Her story is, minus some transcontinental moves, pretty typical. My mom worked her ass off and earned her J.D. from Indiana University, meeting my dad in the process. She gave up practicing law to become a law librarian when she was pregnant with me and, once we moved to Switzerland, gave up her profession all together.
It’s that last part that drives me to write this piece. All over the internet, the TV, even the front page of The New York Times, are people definitively stating that there is only one true way of being a mother and, thank the good Lord, we’ve finally found it! Well, until the next week, anyway.
I won’t claim to have the answer to the debate on whether a mother’s role is to stay at home or work, although I will say with certainty that the term ‘mother’s role’ is maddening. Frankly, I don’t think there is a good answer to the debate. Every role is reality for one family or another, and yet the world keeps on turning.
Young women in our generation look at the ongoing struggles over what it means to be a mother, and what it takes to be the perfect mother, and we walk away more confused than when we initially scrolled down to the comment thread on that one article. We’re told that to make the choice to stay home means we’re anti-women and anti-feminist. But God forbid we go back to work, because then we hate our kids. The whole thing is ridiculously stupid.

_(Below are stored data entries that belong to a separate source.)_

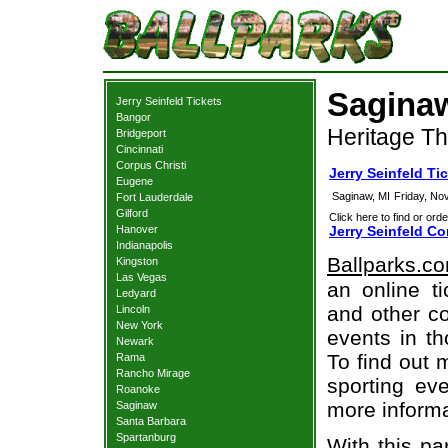
Saginaw
Jerry Seinfeld Tickets
Bangor
Heritage Th
Bridgeport
Cincinnati
Corpus Christi
Jerry Seinfeld Ti
Eugene
Saginaw, MI
Friday, No
Fort Lauderdale
Gilford
Click here to find or orde
Hanover
Jerry Seinfeld Co
Indianapolis
Ballparks.c
Kingston
Las Vegas
an online ti
Ledyard
and other co
Lincoln
New York
events in t
Newark
To find out 
Rama
Rancho Mirage
sporting eve
Roanoke
more informa
Saginaw
Santa Barbara
Spartanburg
With this pa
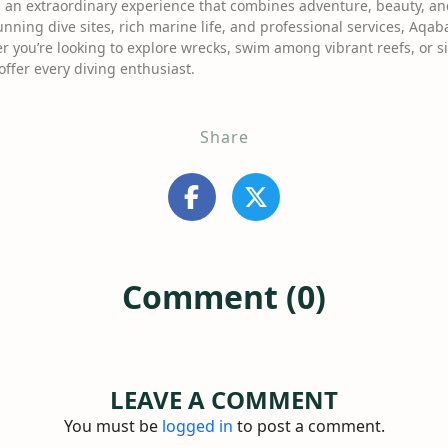
 an extraordinary experience that combines adventure, beauty, and 
nning dive sites, rich marine life, and professional services, Aqab
r you’re looking to explore wrecks, swim among vibrant reefs, or si
ffer every diving enthusiast.
Share
Comment (0)
LEAVE A COMMENT
You must be
logged in
to post a comment.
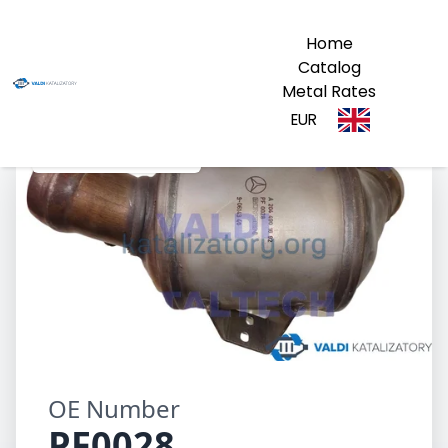
Home
Catalog
Metal Rates
EUR
PF0028 A2044901692
OE Number
PF0028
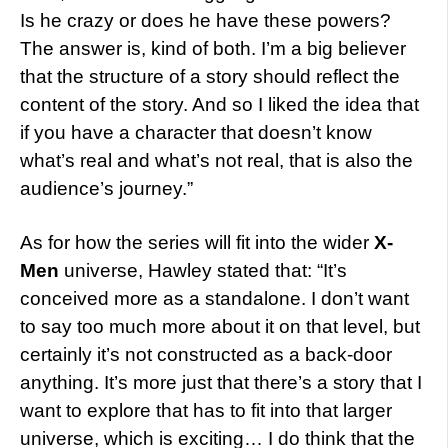
Is he crazy or does he have these powers?
The answer is, kind of both. I’m a big believer
that the structure of a story should reflect the
content of the story. And so I liked the idea that
if you have a character that doesn’t know
what’s real and what’s not real, that is also the
audience’s journey.”
As for how the series will fit into the wider
X-
Men
universe, Hawley stated that: “It’s
conceived more as a standalone. I don’t want
to say too much more about it on that level, but
certainly it’s not constructed as a back-door
anything. It’s more just that there’s a story that I
want to explore that has to fit into that larger
universe, which is exciting… I do think that the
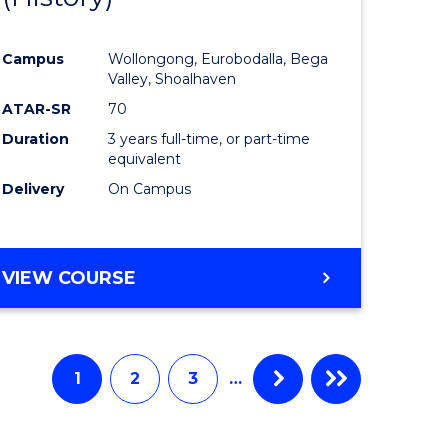
e
Course
Campus
Wollongong, Eurobodalla, Bega
ites
Favourite
Valley, Shoalhaven
ATAR-SR
70
Duration
3 years full-time, or part-time
equivalent
Delivery
On Campus
VIEW COURSE
1
2
3
…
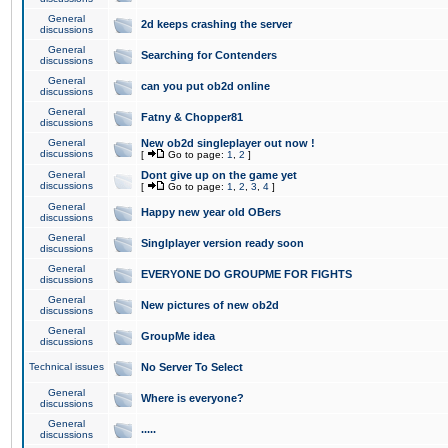
General
2d keeps crashing the server
discussions
General
Searching for Contenders
discussions
General
can you put ob2d online
discussions
General
Fatny & Chopper81
discussions
General
New ob2d singleplayer out now !
discussions
[
Go to page:
1
,
2
]
General
Dont give up on the game yet
discussions
[
Go to page:
1
,
2
,
3
,
4
]
General
Happy new year old OBers
discussions
General
Singlplayer version ready soon
discussions
General
EVERYONE DO GROUPME FOR FIGHTS
discussions
General
New pictures of new ob2d
discussions
General
GroupMe idea
discussions
Technical issues
No Server To Select
General
Where is everyone?
discussions
General
.....
discussions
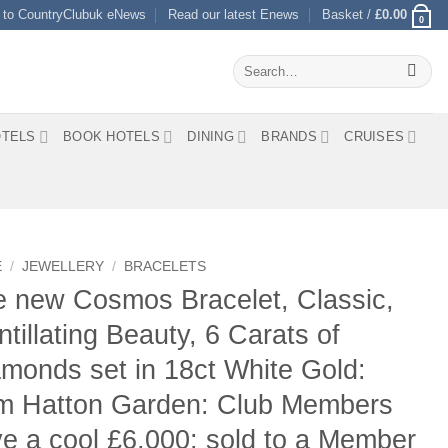
 to CountryClubuk eNews
Read our latest Enews
Basket /
£
0.00
0
Search
for:
TELS
BOOK HOTELS
DINING
BRANDS
CRUISES
E
/
JEWELLERY
/
BRACELETS
 new Cosmos Bracelet, Classic,
ntillating Beauty, 6 Carats of
monds set in 18ct White Gold:
om Hatton Garden: Club Members
e a cool £6,000: sold to a Member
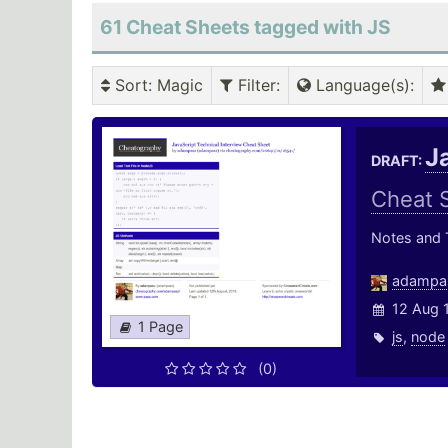
61 Cheat Sheets tagged with JS
Sort
: Magic
Filter
:
Language(s)
:
J
DRAFT:
Cheat 
Notes and T
adampa
12 Aug 
1 Page
js
,
node
(0)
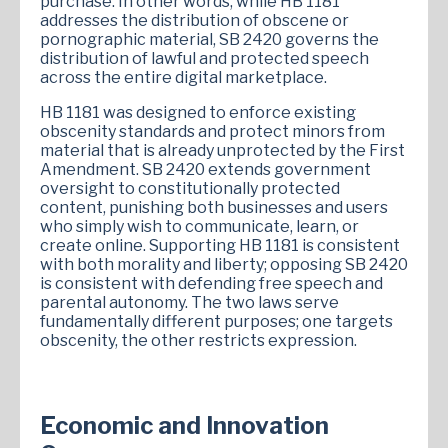
purchase. In other words, while HB 1181
addresses the distribution of obscene or
pornographic material, SB 2420 governs the
distribution of lawful and protected speech
across the entire digital marketplace.
HB 1181 was designed to enforce existing
obscenity standards and protect minors from
material that is already unprotected by the First
Amendment. SB 2420 extends government
oversight to constitutionally protected
content, punishing both businesses and users
who simply wish to communicate, learn, or
create online. Supporting HB 1181 is consistent
with both morality and liberty; opposing SB 2420
is consistent with defending free speech and
parental autonomy. The two laws serve
fundamentally different purposes; one targets
obscenity, the other restricts expression.
Economic and Innovation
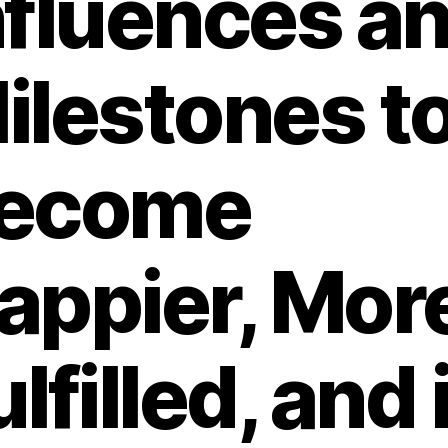
nfluences a
ilestones t
ecome
appier, Mor
ulfilled, and 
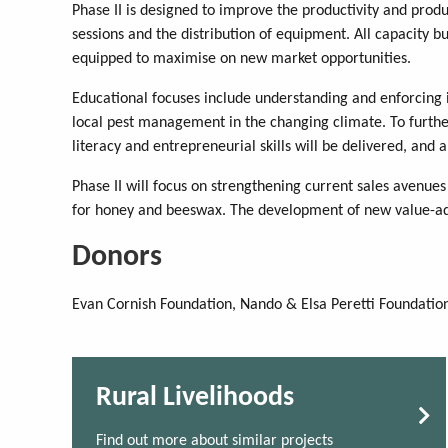
Phase II is designed to improve the productivity and produ
sessions and the distribution of equipment. All capacity 
equipped to maximise on new market opportunities.
Educational focuses include understanding and enforcing
local pest management in the changing climate. To further
literacy and entrepreneurial skills will be delivered, and a
Phase II will focus on strengthening current sales avenue
for honey and beeswax. The development of new value-add
Donors
Evan Cornish Foundation, Nando & Elsa Peretti Foundation
Rural Livelihoods
Find out more about similar projects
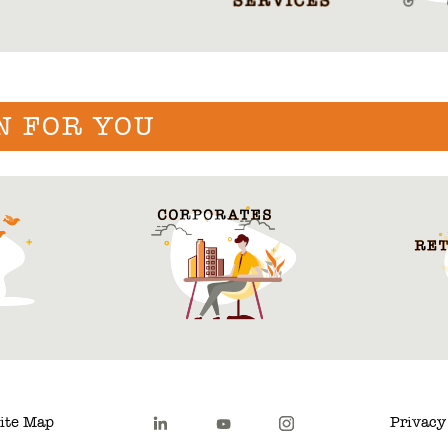
N FOR YOU
ite Map
Privacy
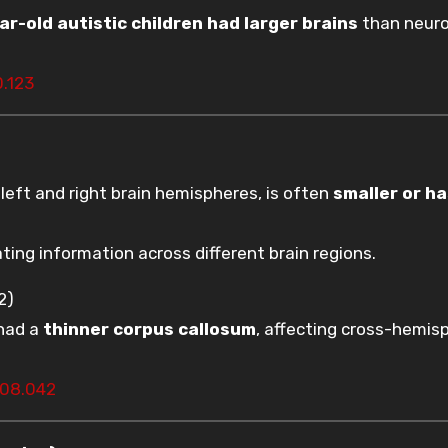
ar-old autistic children had larger brains
than neuro
0.123
left and right brain hemispheres, is often
smaller or h
ating information across different brain regions.
2)
 had a
thinner corpus callosum
, affecting cross-hemis
1.08.042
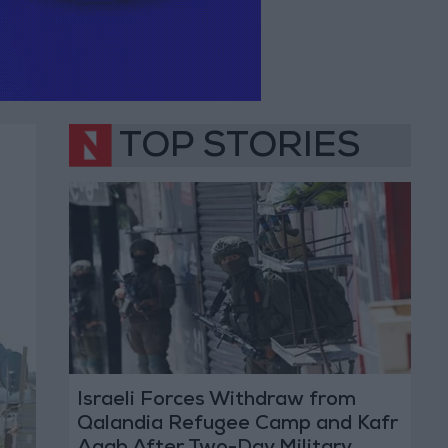
TOP STORIES
Israeli Forces Withdraw from
Qalandia Refugee Camp and Kafr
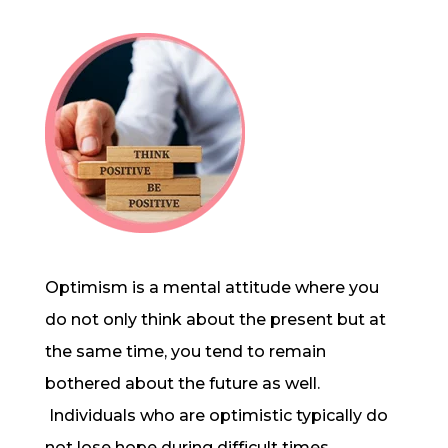
Optimism
is a mental attitude where you
do not only think about the present but at
the same time, you tend to remain
bothered about the future as well.
Individuals who are optimistic typically do
not lose hope during difficult times,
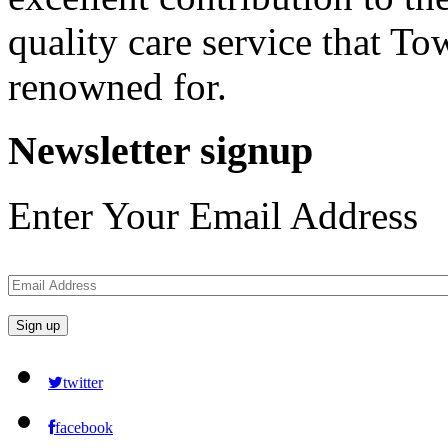
quality care service that 
renowned for.
Newsletter
signup
Enter Your Email Address
twitter
facebook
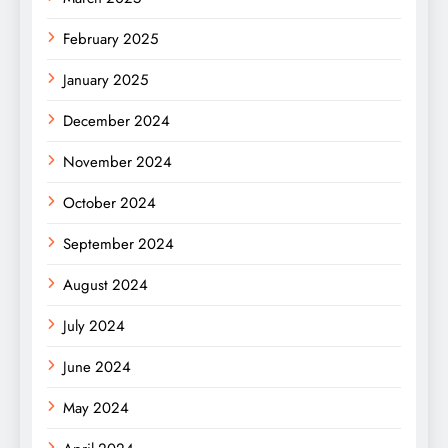
February 2025
January 2025
December 2024
November 2024
October 2024
September 2024
August 2024
July 2024
June 2024
May 2024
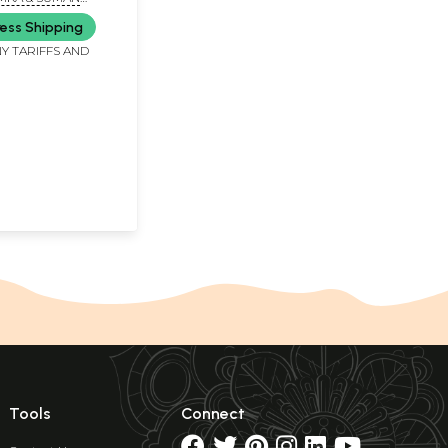
orders)
OUDHARY
ess Shipping
Y TARIFFS AND
Tools
Connect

Let’s be real here, there are wrong ways to be a mom. Maternal neglect, abuse, and even worse haunt the headlines of the leading papers and cause nightmares. But I highly doubt that a mother who agonizes over the decision to work or stay home, no matter which she chooses, will be a bad mother. Anyone devoted enough to care that much will continue to care.
The only true answer is the one that every mother comes to individually. It takes courage, it takes having a strong sense of your own personal compass, and it takes a lot of thought. In the end, I don’t think it matters what mothers choose to do with their own lives. It’s that they choose that makes the difference.
I look at my mother and I know that she made a choice, a difficult one, and I respect her more for it. Her strength, resilience, and ability to deal with my annoying little brother make me wish I could be so tough. The best thing a mother can be is a role model, whether she stays at home or works full-time, or something in between.
Part of me, the same stubborn streak that made me refuse to eat broccoli, wants to complain that staying at home instead of working shows weakness. Being dependent on someone, even if it’s my goofball and loveable dad, seems to go against my near-innate sense of independence. But I look at my mom and everything that she’s done for our family, everything that she’s sacrificed, and I know that she’s not weak. She’s the strongest person I know, and seeing her bravery has made me who I am.
I walk in the same steps as my mother. I struggle to keep my eyes awake during a late night study session in the library. I balance my life as a student with my often-overwhelming extracurriculars, and even call home from time to time. I love my family. I don’t have one of my own, and I don’t know what choices I might face if I get around to it sometime in the very distant future. All I know is that I wish I, and all women, have the courage to follow their own moral compass once they do.
I look around me in the world, and I see real problems. Women are paid less, work less prestigious jobs, are discriminated against, and are sexually harassed—if not assaulted—every single day of the week. These are incontrovertible facts. These are the issues that define the feminism of our day and age, not what a mother decides to do with her life. Really, it’s as simple as that.